TASK STATEMENT:
Give back exactly the stretch of data below from the line holding "Thani), นครราชสีมา […]" through the line holding "Mit etwas Geduld und der richtigen", both ends included, and leave the remaining lines out.

Start of Block

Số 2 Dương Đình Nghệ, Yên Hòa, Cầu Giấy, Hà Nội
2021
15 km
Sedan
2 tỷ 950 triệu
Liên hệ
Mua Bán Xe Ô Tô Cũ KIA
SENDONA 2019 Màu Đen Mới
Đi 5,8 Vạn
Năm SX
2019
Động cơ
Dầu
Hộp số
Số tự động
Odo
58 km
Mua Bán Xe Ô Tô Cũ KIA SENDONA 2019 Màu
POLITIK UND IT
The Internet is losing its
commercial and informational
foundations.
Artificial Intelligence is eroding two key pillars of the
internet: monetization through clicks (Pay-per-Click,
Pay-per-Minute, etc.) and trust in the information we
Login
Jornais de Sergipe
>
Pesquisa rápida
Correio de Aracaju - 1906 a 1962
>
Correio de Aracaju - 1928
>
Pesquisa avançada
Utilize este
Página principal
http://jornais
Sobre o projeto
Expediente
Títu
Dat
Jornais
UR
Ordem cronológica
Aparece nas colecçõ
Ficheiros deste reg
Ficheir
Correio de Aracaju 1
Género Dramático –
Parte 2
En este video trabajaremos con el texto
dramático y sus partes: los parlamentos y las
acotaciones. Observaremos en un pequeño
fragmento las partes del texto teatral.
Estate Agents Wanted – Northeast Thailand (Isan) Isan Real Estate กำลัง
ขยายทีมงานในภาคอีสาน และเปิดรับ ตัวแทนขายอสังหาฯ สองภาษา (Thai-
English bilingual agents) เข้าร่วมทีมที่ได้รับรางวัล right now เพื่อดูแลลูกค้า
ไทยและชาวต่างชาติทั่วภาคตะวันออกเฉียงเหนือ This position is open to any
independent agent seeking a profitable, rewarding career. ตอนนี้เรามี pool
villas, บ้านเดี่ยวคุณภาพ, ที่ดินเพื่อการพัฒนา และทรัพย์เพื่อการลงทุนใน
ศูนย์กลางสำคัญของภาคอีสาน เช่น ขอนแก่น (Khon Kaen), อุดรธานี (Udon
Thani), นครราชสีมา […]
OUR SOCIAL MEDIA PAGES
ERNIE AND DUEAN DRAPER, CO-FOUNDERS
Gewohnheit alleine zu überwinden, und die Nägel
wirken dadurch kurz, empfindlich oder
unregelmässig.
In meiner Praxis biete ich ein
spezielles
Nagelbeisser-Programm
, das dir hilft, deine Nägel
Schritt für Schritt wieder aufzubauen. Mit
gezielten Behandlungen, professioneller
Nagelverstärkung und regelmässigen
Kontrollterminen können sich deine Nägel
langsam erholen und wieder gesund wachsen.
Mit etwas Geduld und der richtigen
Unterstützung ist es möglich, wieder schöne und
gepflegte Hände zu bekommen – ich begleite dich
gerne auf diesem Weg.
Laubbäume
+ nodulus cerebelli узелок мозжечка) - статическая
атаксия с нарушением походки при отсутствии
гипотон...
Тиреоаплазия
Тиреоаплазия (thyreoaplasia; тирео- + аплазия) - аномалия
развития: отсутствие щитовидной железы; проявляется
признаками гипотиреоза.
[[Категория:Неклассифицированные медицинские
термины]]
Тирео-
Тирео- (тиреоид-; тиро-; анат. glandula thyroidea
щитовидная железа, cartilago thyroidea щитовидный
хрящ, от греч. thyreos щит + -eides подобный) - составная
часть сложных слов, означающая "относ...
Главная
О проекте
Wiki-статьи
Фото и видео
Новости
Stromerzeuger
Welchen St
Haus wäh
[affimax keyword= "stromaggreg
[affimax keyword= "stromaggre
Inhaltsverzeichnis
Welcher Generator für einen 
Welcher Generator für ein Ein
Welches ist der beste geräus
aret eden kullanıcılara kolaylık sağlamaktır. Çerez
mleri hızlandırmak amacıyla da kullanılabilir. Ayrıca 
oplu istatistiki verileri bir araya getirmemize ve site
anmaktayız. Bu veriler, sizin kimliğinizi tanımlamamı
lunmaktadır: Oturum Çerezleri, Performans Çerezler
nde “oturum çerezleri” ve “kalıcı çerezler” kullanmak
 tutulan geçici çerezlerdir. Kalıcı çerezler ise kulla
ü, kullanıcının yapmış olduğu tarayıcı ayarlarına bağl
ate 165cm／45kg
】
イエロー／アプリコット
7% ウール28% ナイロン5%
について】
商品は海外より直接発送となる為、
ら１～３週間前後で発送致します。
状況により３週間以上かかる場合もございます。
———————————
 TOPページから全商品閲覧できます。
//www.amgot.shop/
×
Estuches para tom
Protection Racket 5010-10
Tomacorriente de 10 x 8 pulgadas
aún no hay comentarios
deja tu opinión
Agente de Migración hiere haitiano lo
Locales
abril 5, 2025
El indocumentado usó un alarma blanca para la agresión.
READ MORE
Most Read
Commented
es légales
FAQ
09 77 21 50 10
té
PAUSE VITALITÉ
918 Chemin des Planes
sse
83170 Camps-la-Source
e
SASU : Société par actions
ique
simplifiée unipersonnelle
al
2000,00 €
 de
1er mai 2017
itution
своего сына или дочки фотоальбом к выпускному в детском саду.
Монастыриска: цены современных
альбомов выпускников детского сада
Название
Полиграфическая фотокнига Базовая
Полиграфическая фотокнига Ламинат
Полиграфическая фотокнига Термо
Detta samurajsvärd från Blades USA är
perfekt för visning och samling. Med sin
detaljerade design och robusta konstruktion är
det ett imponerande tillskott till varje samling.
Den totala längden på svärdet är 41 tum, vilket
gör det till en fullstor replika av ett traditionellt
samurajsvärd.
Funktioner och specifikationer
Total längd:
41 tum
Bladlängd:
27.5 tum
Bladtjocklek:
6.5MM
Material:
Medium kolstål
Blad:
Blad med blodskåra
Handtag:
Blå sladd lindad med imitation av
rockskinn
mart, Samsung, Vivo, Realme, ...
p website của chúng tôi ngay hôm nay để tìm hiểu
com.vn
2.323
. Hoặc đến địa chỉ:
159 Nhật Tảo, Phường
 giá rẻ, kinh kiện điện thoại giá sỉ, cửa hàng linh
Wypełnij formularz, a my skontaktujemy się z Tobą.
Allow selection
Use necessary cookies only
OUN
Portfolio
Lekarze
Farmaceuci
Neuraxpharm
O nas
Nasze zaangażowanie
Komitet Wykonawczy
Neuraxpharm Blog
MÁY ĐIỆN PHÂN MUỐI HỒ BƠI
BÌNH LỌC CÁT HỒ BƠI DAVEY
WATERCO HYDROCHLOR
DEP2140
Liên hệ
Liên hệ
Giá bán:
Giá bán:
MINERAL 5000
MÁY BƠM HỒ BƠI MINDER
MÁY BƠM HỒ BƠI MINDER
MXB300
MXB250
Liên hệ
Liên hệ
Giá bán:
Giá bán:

End of Block

TASK ANSWER:
Thani), นครราชสีมา […]
OUR SOCIAL MEDIA PAGES
ERNIE AND DUEAN DRAPER, CO-FOUNDERS
Gewohnheit alleine zu überwinden, und die Nägel
wirken dadurch kurz, empfindlich oder
unregelmässig.
In meiner Praxis biete ich ein
spezielles
Nagelbeisser-Programm
, das dir hilft, deine Nägel
Schritt für Schritt wieder aufzubauen. Mit
gezielten Behandlungen, professioneller
Nagelverstärkung und regelmässigen
Kontrollterminen können sich deine Nägel
langsam erholen und wieder gesund wachsen.
Mit etwas Geduld und der richtigen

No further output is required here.